* [WHAT YOU ARE ASKED TO DO] Some lines in the entries contain the word "change". Copy all of them.

---------- DATA TO EXAMINE ----------

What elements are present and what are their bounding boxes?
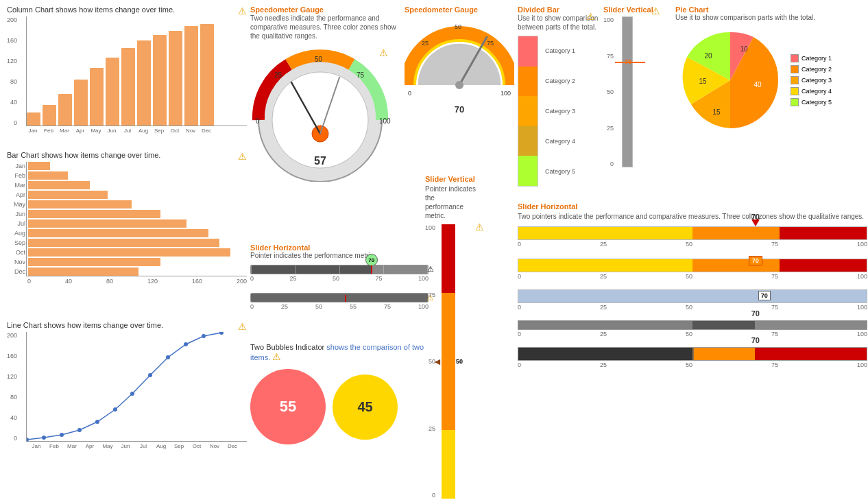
x-label-aug: Aug (136, 128, 150, 134)
sliderhr-row3[interactable]: 70 0255075100 ⚠ (518, 289, 867, 311)
pie-chart-desc: Use it to show comparison parts with the… (675, 14, 867, 21)
divided-bar-area: Divided Bar Use it to show comparison be… (518, 5, 600, 191)
slider-vert-main-track-wrap[interactable]: ◄ 50 (438, 224, 466, 499)
sliderhr-row4-axis: 0255075100 (518, 331, 867, 337)
x-label-jul: Jul (121, 128, 134, 134)
slider1-row2[interactable]: 025505575100 ⚠ (250, 293, 429, 310)
slider1-track[interactable] (250, 265, 429, 274)
div-bar-cat2 (518, 67, 538, 97)
svg-point-1 (272, 72, 368, 168)
dot-oct (184, 342, 188, 346)
line-x-mar: Mar (63, 443, 81, 449)
x-label-mar: Mar (58, 128, 71, 134)
speed1-value: 57 (314, 155, 326, 167)
slider-vert-right-track[interactable]: 70 (616, 16, 644, 167)
sliderhr-row5-track[interactable] (518, 347, 867, 361)
pie-legend-label-cat1: Category 1 (801, 55, 832, 62)
line-y-40: 40 (10, 414, 17, 421)
speedometer1-warning: ⚠ (379, 47, 388, 58)
sliderhr-row3-value: 70 (758, 291, 771, 300)
slider-vert-right-value: 70 (625, 58, 631, 65)
y-label-5: 200 (7, 16, 17, 23)
slider1-row1[interactable]: 70 0255075100 ⚠ (250, 265, 429, 282)
pie-val-cat5: 20 (704, 52, 712, 60)
line-x-jan: Jan (27, 443, 45, 449)
dot-jul (130, 392, 134, 396)
pie-legend-color-cat2 (791, 65, 799, 73)
slider-vert-right-container[interactable]: 1007550250 70 (603, 16, 672, 167)
divided-bar-container: Category 1 Category 2 Category 3 Categor… (518, 36, 600, 187)
slider-horiz-right: Slider Horizontal Two pointers indicate … (518, 202, 867, 497)
slider-vert-main-title: Slider Vertical (425, 175, 480, 183)
divided-bar-warning: ⚠ (586, 11, 595, 22)
speed2-label-75: 75 (487, 40, 494, 47)
div-bar-cat3 (518, 96, 538, 126)
x-label-feb: Feb (42, 128, 56, 134)
sliderhr-row1-track[interactable] (518, 226, 867, 240)
slider-horiz1-title: Slider Horizontal (250, 243, 429, 252)
speedometer2-area: Speedometer Gauge 0 25 50 75 100 70 (405, 5, 521, 170)
sliderhr-row1[interactable]: 70 0255075100 ⚠ (518, 226, 867, 248)
column-chart-area: Column Chart shows how items change over… (7, 5, 247, 143)
pie-legend-color-cat5 (791, 98, 799, 106)
slider-vert-main-container[interactable]: 1007550250 ◄ 50 ⚠ (425, 224, 480, 499)
sliderhr-row4[interactable]: 70 0255075100 ⚠ (518, 320, 867, 337)
bubbles-area: Two Bubbles Indicator shows the comparis… (250, 343, 429, 494)
column-chart-warning: ⚠ (238, 5, 247, 16)
speedometer1-desc: Two needles indicate the performance and… (250, 14, 401, 40)
col-bar-aug (137, 40, 151, 126)
slider-vert-main: Slider Vertical Pointer indicates theper… (425, 175, 480, 497)
dot-sep (166, 355, 170, 359)
bar-row-feb: Feb (27, 171, 247, 180)
pie-legend-label-cat5: Category 5 (801, 99, 832, 106)
bar-row-jun: Jun (27, 210, 247, 218)
sliderhr-row2-axis: 0255075100 (518, 273, 867, 280)
bar-row-oct: Oct (27, 248, 247, 257)
dot-aug (148, 373, 152, 377)
pie-val-cat4: 15 (699, 78, 707, 85)
speed1-label-75: 75 (357, 71, 365, 79)
x-label-jun: Jun (105, 128, 119, 134)
x-label-oct: Oct (168, 128, 182, 134)
x-label-sep: Sep (152, 128, 166, 134)
divided-bar-chart (518, 36, 538, 187)
slider1-axis: 0255075100 (250, 275, 429, 282)
bar-x-200: 200 (237, 278, 247, 285)
bar-chart-title: Bar Chart shows how items change over ti… (7, 151, 247, 159)
line-x-nov: Nov (206, 443, 224, 449)
bar-chart-warning: ⚠ (238, 151, 247, 162)
pie-chart-svg: 10 40 15 15 20 (675, 25, 785, 135)
speedometer2-title: Speedometer Gauge (405, 5, 521, 14)
line-x-apr: Apr (81, 443, 99, 449)
bar-row-jul: Jul (27, 219, 247, 228)
sliderhr-row4-track[interactable] (518, 320, 867, 330)
sliderhr-row3-axis: 0255075100 (518, 304, 867, 311)
sliderhr-row1-axis: 0255075100 (518, 241, 867, 248)
slider-vert-main-desc: Pointer indicates theperformance metric. (425, 184, 480, 220)
col-bar-apr (74, 80, 88, 126)
pie-val-cat3: 15 (712, 108, 721, 116)
sliderhr-row5[interactable]: 70 0255075100 ⚠ (518, 347, 867, 368)
slider2-track[interactable] (250, 293, 429, 302)
bar-x-80: 80 (106, 278, 113, 285)
pie-legend-label-cat4: Category 4 (801, 88, 832, 95)
bar-x-40: 40 (65, 278, 72, 285)
div-bar-cat5 (518, 156, 538, 186)
sliderhr-row2[interactable]: 70 0255075100 ⚠ (518, 259, 867, 280)
line-chart-warning: ⚠ (238, 321, 247, 332)
line-x-jun: Jun (117, 443, 134, 449)
slider-horiz1-desc: Pointer indicates the performance metric… (250, 252, 429, 259)
sliderhr-desc: Two pointers indicate the performance an… (518, 212, 867, 221)
sliderhr-row5-value: 70 (751, 336, 760, 344)
line-chart-area: Line Chart shows how items change over t… (7, 321, 247, 472)
x-label-jan: Jan (26, 128, 40, 134)
speed2-value: 70 (455, 104, 464, 115)
bar-chart-area: Bar Chart shows how items change over ti… (7, 151, 247, 309)
sliderhr-row3-track[interactable] (518, 289, 867, 303)
column-chart-title-text: Column Chart shows how items change over… (7, 5, 175, 14)
bar-row-sep: Sep (27, 239, 247, 247)
sliderhr-row2-track[interactable] (518, 259, 867, 272)
pie-legend-color-cat4 (791, 87, 799, 95)
divided-bar-labels: Category 1 Category 2 Category 3 Categor… (545, 36, 575, 187)
line-y-160: 160 (7, 353, 17, 359)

----------

* [TASK OUTPUT]
column-chart-area: Column Chart shows how items change over… (7, 5, 247, 143)
bar-chart-title: Bar Chart shows how items change over ti… (7, 151, 247, 159)
line-chart-area: Line Chart shows how items change over t… (7, 321, 247, 472)
bar-chart-area: Bar Chart shows how items change over ti… (7, 151, 247, 309)
column-chart-title-text: Column Chart shows how items change over… (7, 5, 175, 14)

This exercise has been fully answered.